Sometimes just giving in even if you’re right, is not admitting defeat. Sometimes it’s a matter of retreating from the battle today in order to fight again tomorrow, it is navigating and negotiating the terrain that’s before you. Many a argument could be avoided if we all stepped back for a minute, even if we are not truly the one who has done wrong.
A war is made up of many smaller campaigns, battles fought in strategic locations to ultimately dominate the field… sometimes a tactical retreat is better than forging ahead and taking a chance on not having a second chance to win the fight…Marriage and relationships are always compromise but not all arguments have to be compromised, sometimes someone is wrong…they may or may not know it…but if you approach your partner and find that you are met with defensive posture, strong opposition and are gaining no ground, it may make sense to back off…retreat, tell them they are right and let the emotion settle.

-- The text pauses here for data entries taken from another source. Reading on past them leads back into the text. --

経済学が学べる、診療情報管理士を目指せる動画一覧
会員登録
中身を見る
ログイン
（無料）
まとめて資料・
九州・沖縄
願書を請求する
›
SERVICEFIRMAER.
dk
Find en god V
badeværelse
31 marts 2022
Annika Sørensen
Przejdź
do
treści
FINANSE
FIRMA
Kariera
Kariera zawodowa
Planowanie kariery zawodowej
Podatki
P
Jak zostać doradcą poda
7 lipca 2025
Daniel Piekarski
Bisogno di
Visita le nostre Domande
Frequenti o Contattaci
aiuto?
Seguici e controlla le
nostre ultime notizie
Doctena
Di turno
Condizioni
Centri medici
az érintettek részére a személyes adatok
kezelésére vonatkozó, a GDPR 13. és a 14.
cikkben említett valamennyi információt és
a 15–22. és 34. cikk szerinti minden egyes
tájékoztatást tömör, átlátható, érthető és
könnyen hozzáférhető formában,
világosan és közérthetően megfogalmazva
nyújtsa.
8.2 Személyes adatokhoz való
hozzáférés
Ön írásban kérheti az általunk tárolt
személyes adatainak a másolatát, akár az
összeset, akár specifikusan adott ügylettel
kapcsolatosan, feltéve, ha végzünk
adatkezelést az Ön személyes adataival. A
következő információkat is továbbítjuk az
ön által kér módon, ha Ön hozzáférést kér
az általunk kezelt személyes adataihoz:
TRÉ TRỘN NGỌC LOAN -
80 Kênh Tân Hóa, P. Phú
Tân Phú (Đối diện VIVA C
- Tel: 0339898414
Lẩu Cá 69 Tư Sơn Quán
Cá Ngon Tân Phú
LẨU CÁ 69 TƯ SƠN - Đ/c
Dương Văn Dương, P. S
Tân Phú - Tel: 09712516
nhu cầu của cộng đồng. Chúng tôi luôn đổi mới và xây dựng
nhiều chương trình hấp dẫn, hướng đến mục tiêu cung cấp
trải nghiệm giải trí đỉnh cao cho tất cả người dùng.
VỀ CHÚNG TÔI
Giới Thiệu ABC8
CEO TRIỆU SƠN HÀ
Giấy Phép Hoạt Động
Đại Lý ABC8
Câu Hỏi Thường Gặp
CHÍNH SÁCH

I know Mony has done it with me, I have done it with her, even if the other doesn’t know it’s being done, it happens, and later it may be approached again in a different manner with better results. But you might think “E… If we approach it again we might end up fighting again…” and you might be right, but the results are what your after, the resolution, understanding and compromise. You might fight again but the battle might be better fought to get to the results…
Sun Tzu wrote that one must know the terrain, is it high and rugged, is it a valley, is it sandy, is it cold and wet…how will his troops traverse the terrain of the battlefield and will the effectively be able to fight on that ground. The battlefield in a relationship can be likened to the timing and environment (feel) of the moment…is your partner having major work problems, are they physically sick, is there some circumstance that may play into your speaking to them about the problem…
Sun Tzu also said that it is better to make an offer to the opposition and bring them on your side rather than wipe out their whole village and have uncessessary blood shed…this can be likened in a relationship to setting the stage for the discussion…once you’ve addressed the terrain you can address how you will deliver the message, and open the dialog. The thing is even with these tactful plans to avoid conflict, you may have to back off and just say you’re right…leave it there and retreat from the battle. Rethink what you said, how you said it and determine what results you want in advance of going back to address the problem.
I talk a good game, I spout advice to you here but you probably wonder if I put it into action all the time…the answer is no, not always, but that’s why “You’re Right” gives me a chance to back off and rethink things.